Halmaheranesia – Seorang oknum anggota polisi berinisial Bripda AMK yang diduga bertugas di Bidang Profesi dan Pengamanan (Propam) Polda Maluku Utara, bersama saudara kandungnya berinisial A, dilaporkan ke polisi atas dugaan kekerasan terhadap seorang remaja berinisial ARA warga Kelurahan Maliaro, Kecamatan Ternate Tengah, Kota Ternate.
Laporan tersebut dilayangkan oleh ayahnya ARA, berinisial AW pada Jumat, 18 Juli 2025, terkait dugaan tindak pidana kekerasan terhadap anak di bawah umur.
Sementara saudara kandungnya Bripda AMK sudah dilaporkan terlebih dahulu ke Polsek Ternate Selatan pada Kamis, 17 Juli 2025 kemarin, dengan dugaan yang sama, yakni terkait tindak pidana kekerasan anak di bawah umur.
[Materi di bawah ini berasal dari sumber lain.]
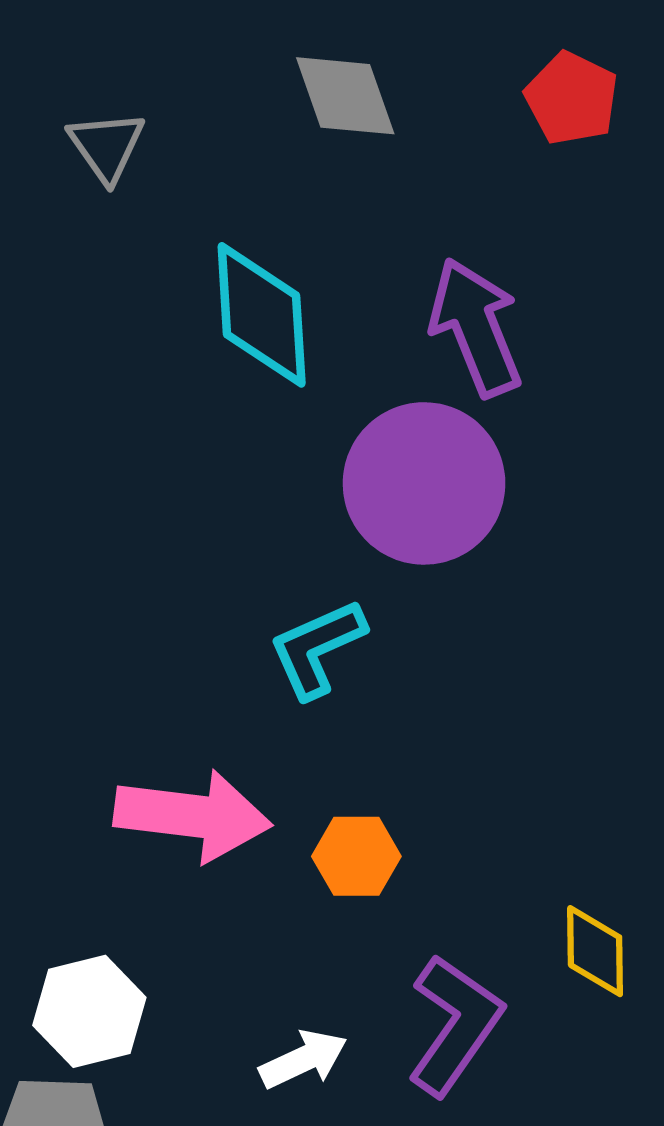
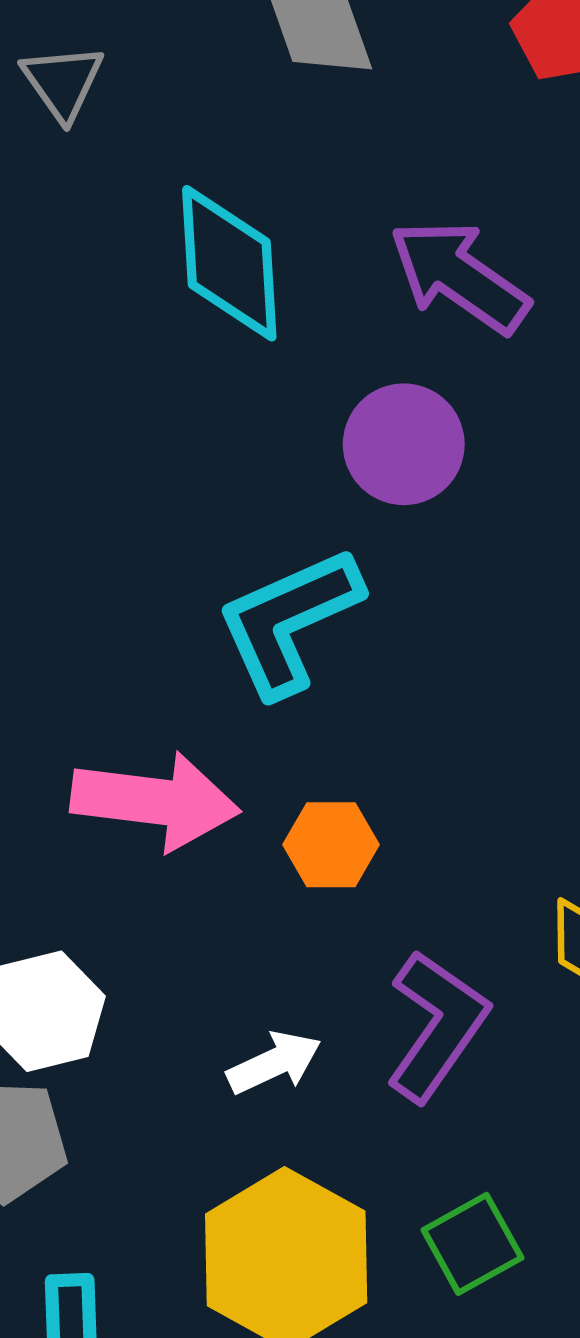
purple arrow: (476, 327) -> (459, 276), turned -33
purple circle: (424, 483) -> (404, 444), size x0.7
cyan L-shape: (317, 648) -> (289, 621), size x1.4

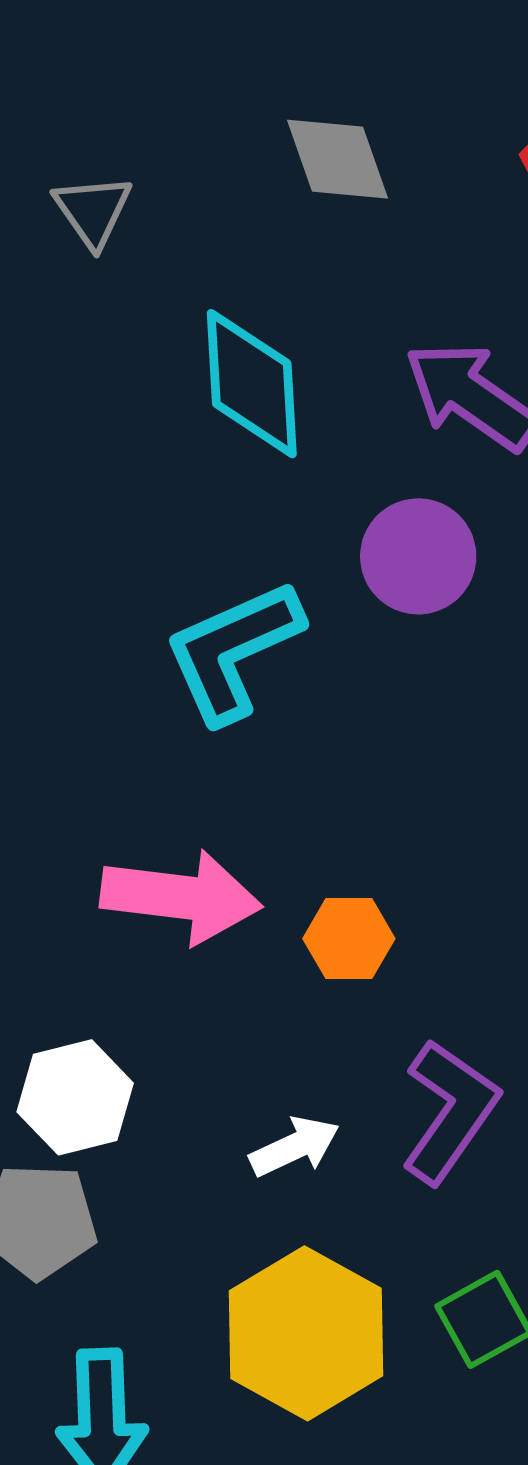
cyan L-shape: (289, 621) -> (233, 651), moved

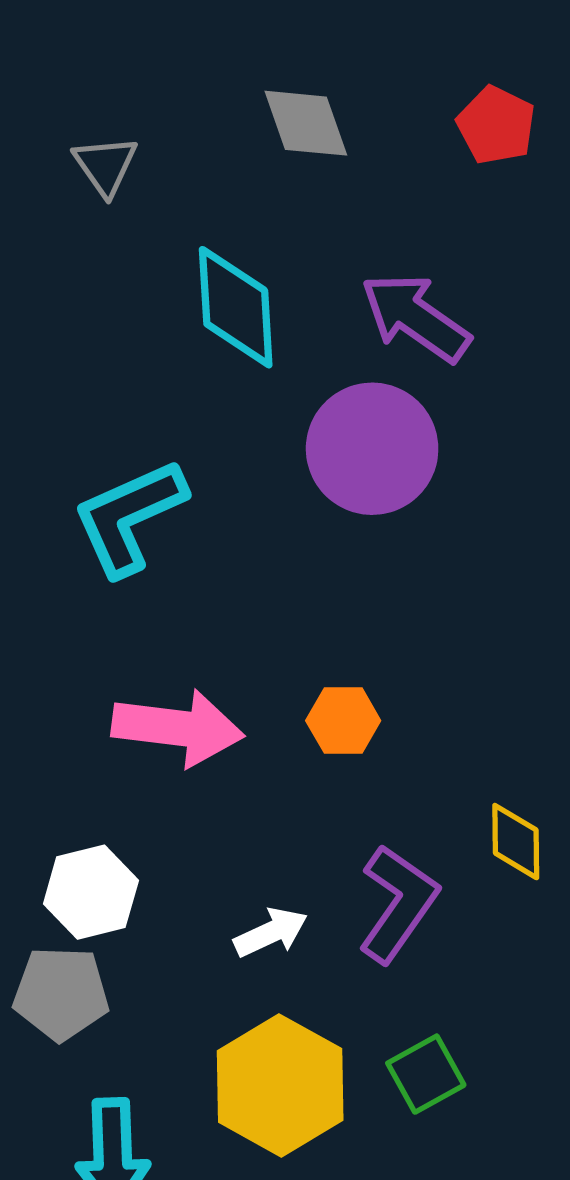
purple circle: (418, 556) -> (372, 449), size x1.4
cyan L-shape: (233, 651) -> (129, 517), moved
orange hexagon: (349, 939) -> (343, 721), moved

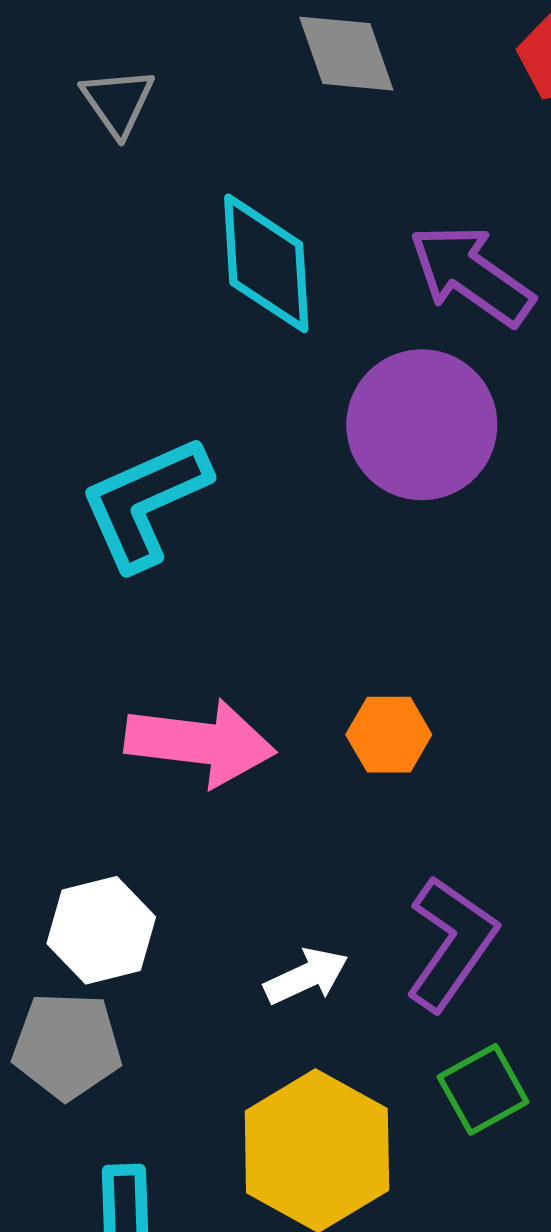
green square: (426, 1074) -> (483, 1089), moved

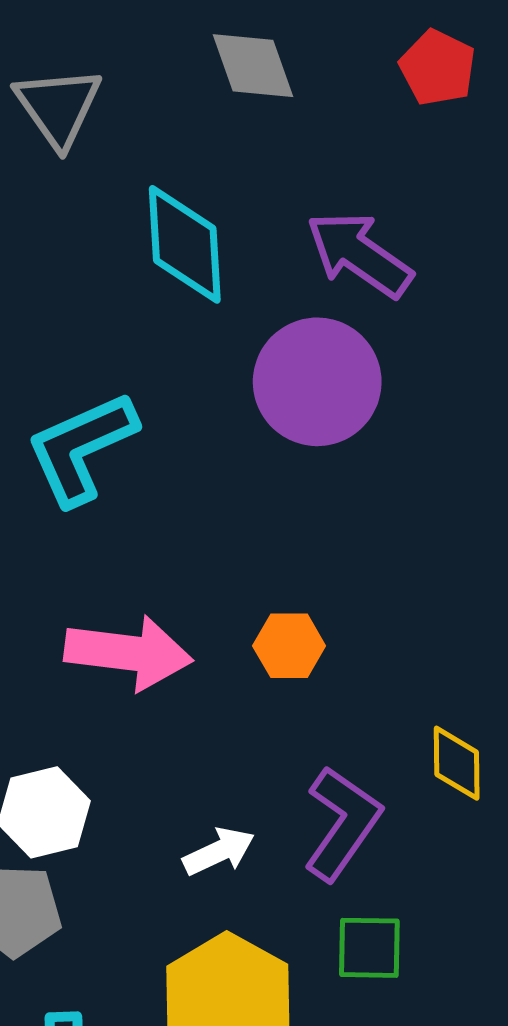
gray triangle: (118, 102) -> (58, 107), size x1.4
green square: (483, 1089) -> (369, 948), turned 30

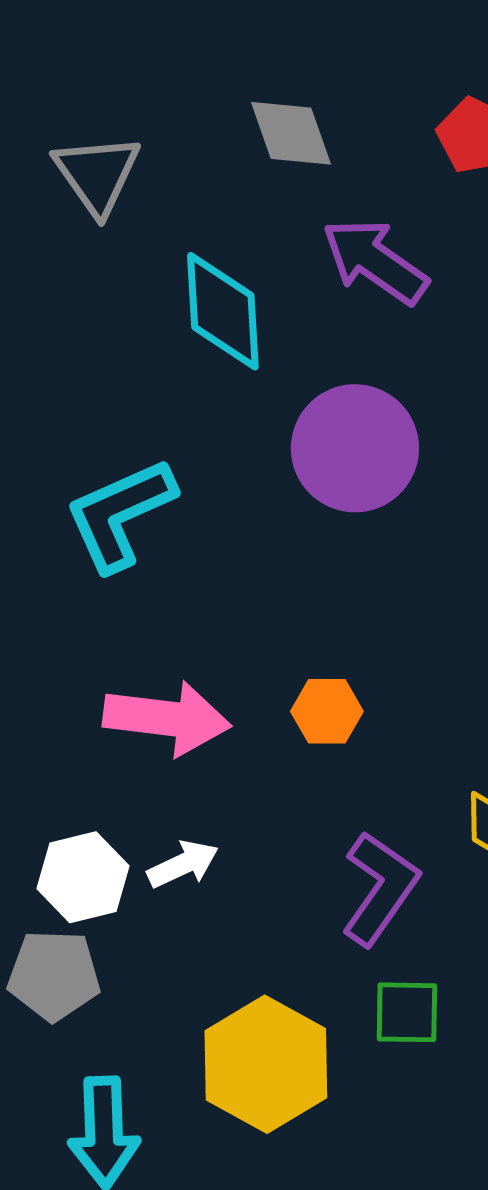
purple arrow: (359, 254) -> (375, 261), moved
white arrow: (219, 851) -> (183, 864), moved

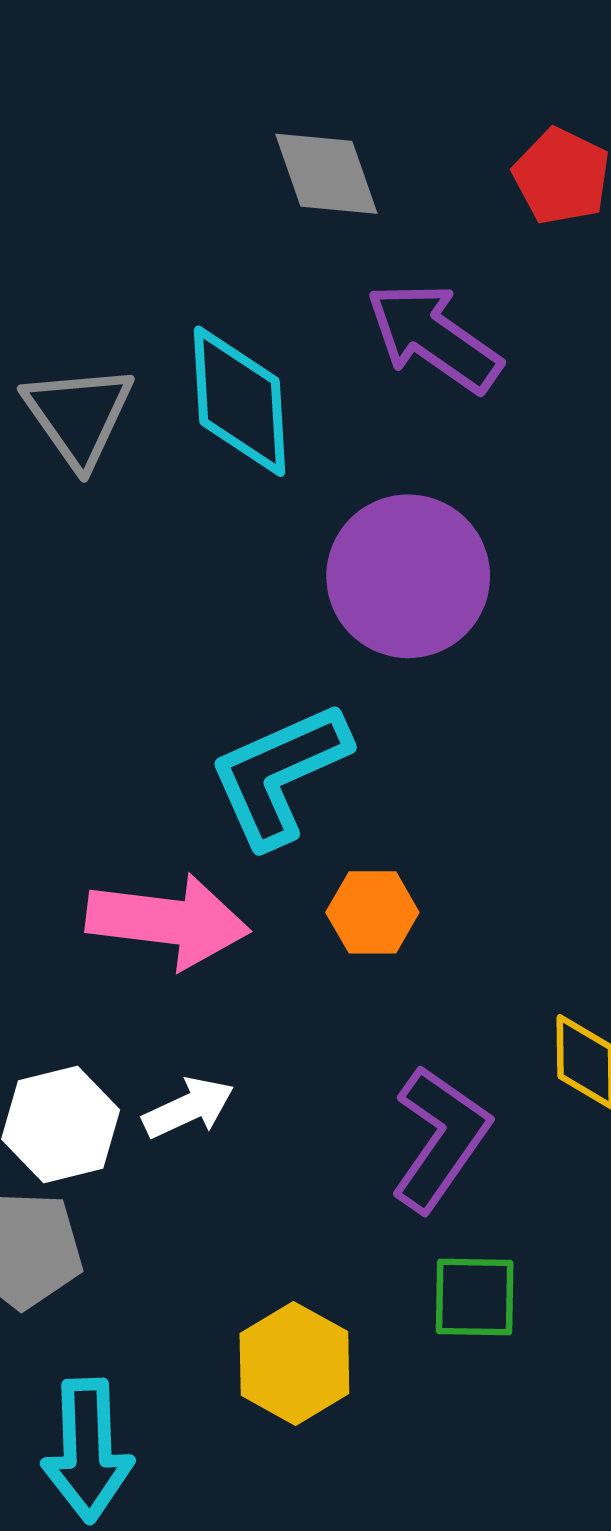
gray triangle: (97, 174) -> (78, 415), moved
cyan L-shape: (120, 514) -> (279, 774), moved
yellow hexagon: (266, 1064) -> (294, 1363), size x0.7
Berdasarkan informasi, kekerasan yang menimpa ARA terjadi pada Senin malam, 14 Juli 2025 sekira pukul 20.00 WIT.
Peristiwa tersebut bermula dari saling chatting WhatsApp antara ARA dan A, saudara kandungnya Bripda AMK, dengan urusan menyelesaikan masalah pribadi mereka. Mereka juga diketahui saling berteman di sekolah.
Tak berselang lama, si A lalu menghubungi ARA dan memintanya untuk datang ke rumahnya di Kelurahan Jati, Ternate Selatan, dengan tujuan untuk menyelesaikan masalah tersebut.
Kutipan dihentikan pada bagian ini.